FBI Fires Peter Strzok, Political Lightning Rod Who Criticized Trump
Updated at 7:24 p.m. ET
The FBI has fired an embattled special agent who was removed from the Russia inquiry after internal investigators discovered he had criticized then-candidate Donald Trump in text messages with another bureau official.
Peter Strzok had remained on the FBI payroll until his employment finally was terminated on Friday, his attorney said Monday morning.
The bureau's Office of Professional Responsibility had recommended that Strzok be reprimanded with a demotion and 60-day suspension, but the office of Deputy FBI Director David Bowdich decided instead that Strzok should be fired altogether.

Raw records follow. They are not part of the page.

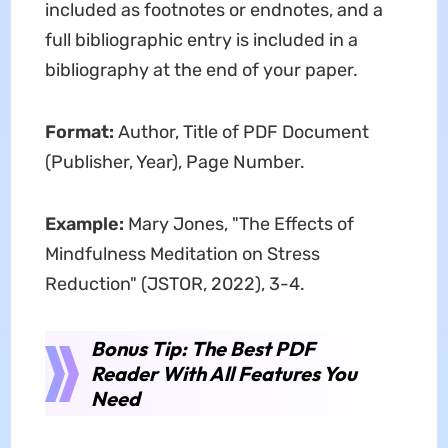
included as footnotes or endnotes, and a
full bibliographic entry is included in a
bibliography at the end of your paper.
Format:
Author, Title of PDF Document
(Publisher, Year), Page Number.
Example:
Mary Jones, "The Effects of
Mindfulness Meditation on Stress
Reduction" (JSTOR, 2022), 3-4.
Bonus Tip: The Best PDF
Reader With All Features You
Need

In a statement provided to NPR Monday evening, the FBI said Strzok "was subject to the standard FBI review and disciplinary process after conduct highlighted in the IG report was referred to the FBI's Office of Professional Responsibility." The FBI continued: "OPR reviewed the investigative materials, as well as the written and oral responses of Mr. Strzok and his counsel, and issued OPR's decision. The Deputy Director, as the senior career FBI official, has the delegated authority to review and modify any disciplinary findings and/or penalty as deemed necessary in the best interest of the FBI."
President Trump tweeted Monday afternon saying Strzok "finally" had been let go. "The list of bad players in the FBI & DOJ gets longer & longer," the president also wrote. "Based on the fact that Strzok was in charge of the Witch Hunt, will it be dropped? It is a total Hoax. No Collusion, No Obstruction - I just fight back!"
Strzok had been reassigned off counterintelligence investigations following the discovery of his messages, which included a vow to FBI attorney Lisa Page that "we'll stop" Trump from being elected, complaints about the "smell" of Trump supporters and other such comments sent in real time during the 2016 presidential race.
But he had remained an employee, including apparently following the FBI's decision to have him escorted out of its Washington, D.C., headquarters in June.
Strzok's attorneys called his dismissal "not only a departure from typical bureau practice" but a decision that contradicted earlier commitments by FBI Director Christopher Wray to follow standard process in dealing with its personnel matters.
Strzok has been the target of months of attacks by Trump and his supporters over the text messages, which Strzok exchanged on his official government mobile phone with Page. The two were having an extramarital affair and used their work devices to conceal that from their spouses, they've acknowledged.
Trump and his Republican allies — particularly in the House of Representatives — argue Strzok and Page embody what they call the "bias" within the FBI and Justice Department that is really at the heart of the department's Russia investigation, which in Trump's construction is a "witch hunt" out to frame him.
Strzok acknowledged to the House Judiciary Committee that he had exchanged all the messages with Page that had been discovered by Justice Department investigators but said the First Amendment protected his right to hold those views and denied he had ever let his beliefs affect any of his official actions.
The face of "bias"
Strzok and Page's story came to light just one day after former national security adviser Mike Flynn concluded his guilty plea in the Russia case with Justice Department special counsel Robert Mueller in December 2017. The attacks about "bias" have continued ever since, including through testimony by Strzok and Page before Congress.
The two have appeared in closed-door sessions before the House Judiciary Committee, and Strzok also testified once in public, on July 12, before a joint hearing of the House Judiciary and House Oversight committees. He told lawmakers that their attacks on federal law enforcement have helped the overall Russian campaign to sow discord within the United States.
Republicans did not like that. Rep. Trey Gowdy, R-S.C., chairman of the House Oversight Committee, upbraided Strzok for failing to see how badly he had undercut confidence in the FBI.
"Agent Strzok has a most unusual and largely self-serving definition of bias ... despite common sense, doesn't think he's biased," Gowdy said. "He thinks calling someone 'destabilizing' for the country isn't biased; he thinks promising to protect the country from someone he hasn't even begun to investigate isn't biased; he thinks promising to 'stop' someone he is supposed to be fairly investigating ... isn't biased."